> **To do**
The entries must be retyped exactly, down to the last line.
=== Recorded information ===
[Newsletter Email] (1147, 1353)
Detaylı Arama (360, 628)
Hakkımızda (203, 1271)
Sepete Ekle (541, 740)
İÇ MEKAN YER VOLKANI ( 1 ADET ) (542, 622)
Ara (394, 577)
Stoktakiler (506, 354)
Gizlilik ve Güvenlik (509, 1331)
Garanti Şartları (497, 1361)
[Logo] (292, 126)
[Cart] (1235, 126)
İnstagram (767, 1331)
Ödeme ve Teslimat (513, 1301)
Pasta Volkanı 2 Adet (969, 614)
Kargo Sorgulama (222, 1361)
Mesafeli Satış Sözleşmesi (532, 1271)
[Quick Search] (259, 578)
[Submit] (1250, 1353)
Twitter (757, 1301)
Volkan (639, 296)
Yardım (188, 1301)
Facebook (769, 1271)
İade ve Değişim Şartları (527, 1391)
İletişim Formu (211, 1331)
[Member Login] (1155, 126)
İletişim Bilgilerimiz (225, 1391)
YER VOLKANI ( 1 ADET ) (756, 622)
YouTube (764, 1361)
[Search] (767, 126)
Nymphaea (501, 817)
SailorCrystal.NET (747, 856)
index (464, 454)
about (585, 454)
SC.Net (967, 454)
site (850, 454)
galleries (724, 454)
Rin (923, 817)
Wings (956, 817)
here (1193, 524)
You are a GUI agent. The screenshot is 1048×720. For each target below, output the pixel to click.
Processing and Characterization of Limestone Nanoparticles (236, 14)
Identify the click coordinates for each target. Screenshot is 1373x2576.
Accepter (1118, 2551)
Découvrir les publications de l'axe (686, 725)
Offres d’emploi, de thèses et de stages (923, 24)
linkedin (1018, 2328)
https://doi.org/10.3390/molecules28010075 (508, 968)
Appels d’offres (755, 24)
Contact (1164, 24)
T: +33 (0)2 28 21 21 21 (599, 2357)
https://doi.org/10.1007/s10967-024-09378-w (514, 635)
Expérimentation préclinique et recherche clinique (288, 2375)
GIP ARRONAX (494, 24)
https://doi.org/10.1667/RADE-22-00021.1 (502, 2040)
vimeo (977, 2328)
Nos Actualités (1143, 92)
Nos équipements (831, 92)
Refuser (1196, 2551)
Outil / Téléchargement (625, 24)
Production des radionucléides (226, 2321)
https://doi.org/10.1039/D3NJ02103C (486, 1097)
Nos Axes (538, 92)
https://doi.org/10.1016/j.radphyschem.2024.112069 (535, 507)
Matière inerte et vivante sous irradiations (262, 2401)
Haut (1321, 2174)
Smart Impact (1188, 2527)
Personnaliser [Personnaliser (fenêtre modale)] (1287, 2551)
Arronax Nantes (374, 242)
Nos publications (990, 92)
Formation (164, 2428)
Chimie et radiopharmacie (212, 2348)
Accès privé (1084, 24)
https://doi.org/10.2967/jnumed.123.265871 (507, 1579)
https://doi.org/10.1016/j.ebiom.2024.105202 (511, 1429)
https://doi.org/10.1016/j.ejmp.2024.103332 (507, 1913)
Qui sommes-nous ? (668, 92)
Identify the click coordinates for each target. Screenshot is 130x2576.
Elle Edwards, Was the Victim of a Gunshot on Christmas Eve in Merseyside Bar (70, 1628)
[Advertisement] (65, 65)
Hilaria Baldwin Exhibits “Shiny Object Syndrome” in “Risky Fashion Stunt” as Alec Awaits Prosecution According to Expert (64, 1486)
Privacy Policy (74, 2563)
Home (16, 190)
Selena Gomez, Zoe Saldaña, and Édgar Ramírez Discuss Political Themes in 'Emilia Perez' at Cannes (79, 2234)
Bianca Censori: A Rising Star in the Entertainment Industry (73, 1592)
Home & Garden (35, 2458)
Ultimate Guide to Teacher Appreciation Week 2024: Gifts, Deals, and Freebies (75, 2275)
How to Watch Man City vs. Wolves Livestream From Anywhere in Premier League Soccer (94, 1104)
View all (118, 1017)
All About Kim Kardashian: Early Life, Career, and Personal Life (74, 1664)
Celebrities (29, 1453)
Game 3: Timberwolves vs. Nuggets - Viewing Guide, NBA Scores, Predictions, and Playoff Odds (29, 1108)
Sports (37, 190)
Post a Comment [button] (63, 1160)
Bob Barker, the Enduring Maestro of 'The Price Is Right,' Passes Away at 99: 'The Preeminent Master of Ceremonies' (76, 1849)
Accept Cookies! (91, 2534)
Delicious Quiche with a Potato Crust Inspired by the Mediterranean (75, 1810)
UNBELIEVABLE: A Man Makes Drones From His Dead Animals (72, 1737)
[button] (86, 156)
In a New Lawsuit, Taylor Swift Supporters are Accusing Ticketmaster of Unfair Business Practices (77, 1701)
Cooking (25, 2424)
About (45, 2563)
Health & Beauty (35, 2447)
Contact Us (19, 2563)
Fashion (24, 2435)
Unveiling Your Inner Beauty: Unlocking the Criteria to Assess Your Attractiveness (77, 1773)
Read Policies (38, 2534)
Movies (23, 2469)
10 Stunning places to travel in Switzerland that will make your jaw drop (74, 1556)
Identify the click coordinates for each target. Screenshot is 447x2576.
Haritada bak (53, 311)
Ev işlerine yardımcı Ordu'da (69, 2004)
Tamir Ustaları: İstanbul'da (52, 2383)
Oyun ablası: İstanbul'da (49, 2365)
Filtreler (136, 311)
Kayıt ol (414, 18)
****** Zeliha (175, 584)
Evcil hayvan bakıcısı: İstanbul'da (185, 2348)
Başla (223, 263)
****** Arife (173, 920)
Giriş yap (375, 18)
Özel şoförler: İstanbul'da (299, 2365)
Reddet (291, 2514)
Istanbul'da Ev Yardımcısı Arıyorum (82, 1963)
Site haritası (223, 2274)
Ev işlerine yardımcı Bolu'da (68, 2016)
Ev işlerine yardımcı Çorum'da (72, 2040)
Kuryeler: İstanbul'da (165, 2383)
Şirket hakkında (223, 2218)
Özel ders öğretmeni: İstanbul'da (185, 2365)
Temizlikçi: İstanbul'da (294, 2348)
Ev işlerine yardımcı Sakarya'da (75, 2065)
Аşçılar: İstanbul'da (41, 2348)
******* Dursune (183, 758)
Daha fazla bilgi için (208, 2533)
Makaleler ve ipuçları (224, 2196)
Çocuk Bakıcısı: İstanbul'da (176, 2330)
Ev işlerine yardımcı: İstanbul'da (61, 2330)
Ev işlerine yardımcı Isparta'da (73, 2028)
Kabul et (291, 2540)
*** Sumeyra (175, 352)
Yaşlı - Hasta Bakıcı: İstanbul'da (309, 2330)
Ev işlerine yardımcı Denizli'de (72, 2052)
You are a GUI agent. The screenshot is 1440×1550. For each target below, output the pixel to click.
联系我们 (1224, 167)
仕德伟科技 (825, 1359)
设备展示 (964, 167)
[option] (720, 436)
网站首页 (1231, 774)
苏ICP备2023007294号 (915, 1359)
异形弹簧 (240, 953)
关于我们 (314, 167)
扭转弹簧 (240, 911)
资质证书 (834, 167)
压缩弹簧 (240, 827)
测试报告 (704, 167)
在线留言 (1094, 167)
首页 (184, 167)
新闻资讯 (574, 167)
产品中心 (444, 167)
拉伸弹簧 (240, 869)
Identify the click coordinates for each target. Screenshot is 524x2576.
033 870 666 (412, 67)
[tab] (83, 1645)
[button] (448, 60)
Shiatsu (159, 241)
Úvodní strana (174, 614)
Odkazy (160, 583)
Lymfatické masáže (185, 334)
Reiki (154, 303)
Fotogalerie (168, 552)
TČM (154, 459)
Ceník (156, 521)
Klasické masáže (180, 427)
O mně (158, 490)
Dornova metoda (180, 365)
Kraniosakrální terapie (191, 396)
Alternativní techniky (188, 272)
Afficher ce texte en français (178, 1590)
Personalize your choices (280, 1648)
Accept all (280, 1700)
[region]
===
> **Output below**
[Newsletter Email] (1147, 1353)
Detaylı Arama (360, 628)
Hakkımızda (203, 1271)
Sepete Ekle (541, 740)
İÇ MEKAN YER VOLKANI ( 1 ADET ) (542, 622)
Ara (394, 577)
Stoktakiler (506, 354)
Gizlilik ve Güvenlik (509, 1331)
Garanti Şartları (497, 1361)
[Logo] (292, 126)
[Cart] (1235, 126)
İnstagram (767, 1331)
Ödeme ve Teslimat (513, 1301)
Pasta Volkanı 2 Adet (969, 614)
Kargo Sorgulama (222, 1361)
Mesafeli Satış Sözleşmesi (532, 1271)
[Quick Search] (259, 578)
[Submit] (1250, 1353)
Twitter (757, 1301)
Volkan (639, 296)
Yardım (188, 1301)
Facebook (769, 1271)
İade ve Değişim Şartları (527, 1391)
İletişim Formu (211, 1331)
[Member Login] (1155, 126)
İletişim Bilgilerimiz (225, 1391)
YER VOLKANI ( 1 ADET ) (756, 622)
YouTube (764, 1361)
[Search] (767, 126)
Nymphaea (501, 817)
SailorCrystal.NET (747, 856)
index (464, 454)
about (585, 454)
SC.Net (967, 454)
site (850, 454)
galleries (724, 454)
Rin (923, 817)
Wings (956, 817)
here (1193, 524)
You are a GUI agent. The screenshot is 1048×720. For each target below, output the pixel to click.
Processing and Characterization of Limestone Nanoparticles (236, 14)
Identify the click coordinates for each target. Screenshot is 1373x2576.
Accepter (1118, 2551)
Découvrir les publications de l'axe (686, 725)
Offres d’emploi, de thèses et de stages (923, 24)
linkedin (1018, 2328)
https://doi.org/10.3390/molecules28010075 (508, 968)
Appels d’offres (755, 24)
Contact (1164, 24)
T: +33 (0)2 28 21 21 21 (599, 2357)
https://doi.org/10.1007/s10967-024-09378-w (514, 635)
Expérimentation préclinique et recherche clinique (288, 2375)
GIP ARRONAX (494, 24)
https://doi.org/10.1667/RADE-22-00021.1 (502, 2040)
vimeo (977, 2328)
Nos Actualités (1143, 92)
Nos équipements (831, 92)
Refuser (1196, 2551)
Outil / Téléchargement (625, 24)
Production des radionucléides (226, 2321)
https://doi.org/10.1039/D3NJ02103C (486, 1097)
Nos Axes (538, 92)
https://doi.org/10.1016/j.radphyschem.2024.112069 (535, 507)
Matière inerte et vivante sous irradiations (262, 2401)
Haut (1321, 2174)
Smart Impact (1188, 2527)
Personnaliser [Personnaliser (fenêtre modale)] (1287, 2551)
Arronax Nantes (374, 242)
Nos publications (990, 92)
Formation (164, 2428)
Chimie et radiopharmacie (212, 2348)
Accès privé (1084, 24)
https://doi.org/10.2967/jnumed.123.265871 (507, 1579)
https://doi.org/10.1016/j.ebiom.2024.105202 (511, 1429)
https://doi.org/10.1016/j.ejmp.2024.103332 (507, 1913)
Qui sommes-nous ? (668, 92)
Identify the click coordinates for each target. Screenshot is 130x2576.
Elle Edwards, Was the Victim of a Gunshot on Christmas Eve in Merseyside Bar (70, 1628)
[Advertisement] (65, 65)
Hilaria Baldwin Exhibits “Shiny Object Syndrome” in “Risky Fashion Stunt” as Alec Awaits Prosecution According to Expert (64, 1486)
Privacy Policy (74, 2563)
Home (16, 190)
Selena Gomez, Zoe Saldaña, and Édgar Ramírez Discuss Political Themes in 'Emilia Perez' at Cannes (79, 2234)
Bianca Censori: A Rising Star in the Entertainment Industry (73, 1592)
Home & Garden (35, 2458)
Ultimate Guide to Teacher Appreciation Week 2024: Gifts, Deals, and Freebies (75, 2275)
How to Watch Man City vs. Wolves Livestream From Anywhere in Premier League Soccer (94, 1104)
View all (118, 1017)
All About Kim Kardashian: Early Life, Career, and Personal Life (74, 1664)
Celebrities (29, 1453)
Game 3: Timberwolves vs. Nuggets - Viewing Guide, NBA Scores, Predictions, and Playoff Odds (29, 1108)
Sports (37, 190)
Post a Comment [button] (63, 1160)
Bob Barker, the Enduring Maestro of 'The Price Is Right,' Passes Away at 99: 'The Preeminent Master of Ceremonies' (76, 1849)
Accept Cookies! (91, 2534)
Delicious Quiche with a Potato Crust Inspired by the Mediterranean (75, 1810)
UNBELIEVABLE: A Man Makes Drones From His Dead Animals (72, 1737)
[button] (86, 156)
In a New Lawsuit, Taylor Swift Supporters are Accusing Ticketmaster of Unfair Business Practices (77, 1701)
Cooking (25, 2424)
About (45, 2563)
Health & Beauty (35, 2447)
Contact Us (19, 2563)
Fashion (24, 2435)
Unveiling Your Inner Beauty: Unlocking the Criteria to Assess Your Attractiveness (77, 1773)
Read Policies (38, 2534)
Movies (23, 2469)
10 Stunning places to travel in Switzerland that will make your jaw drop (74, 1556)
Identify the click coordinates for each target. Screenshot is 447x2576.
Haritada bak (53, 311)
Ev işlerine yardımcı Ordu'da (69, 2004)
Tamir Ustaları: İstanbul'da (52, 2383)
Oyun ablası: İstanbul'da (49, 2365)
Filtreler (136, 311)
Kayıt ol (414, 18)
****** Zeliha (175, 584)
Evcil hayvan bakıcısı: İstanbul'da (185, 2348)
Başla (223, 263)
****** Arife (173, 920)
Giriş yap (375, 18)
Özel şoförler: İstanbul'da (299, 2365)
Reddet (291, 2514)
Istanbul'da Ev Yardımcısı Arıyorum (82, 1963)
Site haritası (223, 2274)
Ev işlerine yardımcı Bolu'da (68, 2016)
Ev işlerine yardımcı Çorum'da (72, 2040)
Kuryeler: İstanbul'da (165, 2383)
Şirket hakkında (223, 2218)
Özel ders öğretmeni: İstanbul'da (185, 2365)
Temizlikçi: İstanbul'da (294, 2348)
Ev işlerine yardımcı Sakarya'da (75, 2065)
Аşçılar: İstanbul'da (41, 2348)
******* Dursune (183, 758)
Daha fazla bilgi için (208, 2533)
Makaleler ve ipuçları (224, 2196)
Çocuk Bakıcısı: İstanbul'da (176, 2330)
Ev işlerine yardımcı: İstanbul'da (61, 2330)
Ev işlerine yardımcı Isparta'da (73, 2028)
Kabul et (291, 2540)
*** Sumeyra (175, 352)
Yaşlı - Hasta Bakıcı: İstanbul'da (309, 2330)
Ev işlerine yardımcı Denizli'de (72, 2052)
You are a GUI agent. The screenshot is 1440×1550. For each target below, output the pixel to click.
联系我们 (1224, 167)
仕德伟科技 (825, 1359)
设备展示 (964, 167)
[option] (720, 436)
网站首页 (1231, 774)
苏ICP备2023007294号 (915, 1359)
异形弹簧 (240, 953)
关于我们 (314, 167)
扭转弹簧 (240, 911)
资质证书 (834, 167)
压缩弹簧 (240, 827)
测试报告 (704, 167)
在线留言 (1094, 167)
首页 (184, 167)
新闻资讯 (574, 167)
产品中心 (444, 167)
拉伸弹簧 (240, 869)
Identify the click coordinates for each target. Screenshot is 524x2576.
033 870 666 (412, 67)
[tab] (83, 1645)
[button] (448, 60)
Shiatsu (159, 241)
Úvodní strana (174, 614)
Odkazy (160, 583)
Lymfatické masáže (185, 334)
Reiki (154, 303)
Fotogalerie (168, 552)
TČM (154, 459)
Ceník (156, 521)
Klasické masáže (180, 427)
O mně (158, 490)
Dornova metoda (180, 365)
Kraniosakrální terapie (191, 396)
Alternativní techniky (188, 272)
Afficher ce texte en français (178, 1590)
Personalize your choices (280, 1648)
Accept all (280, 1700)
[region]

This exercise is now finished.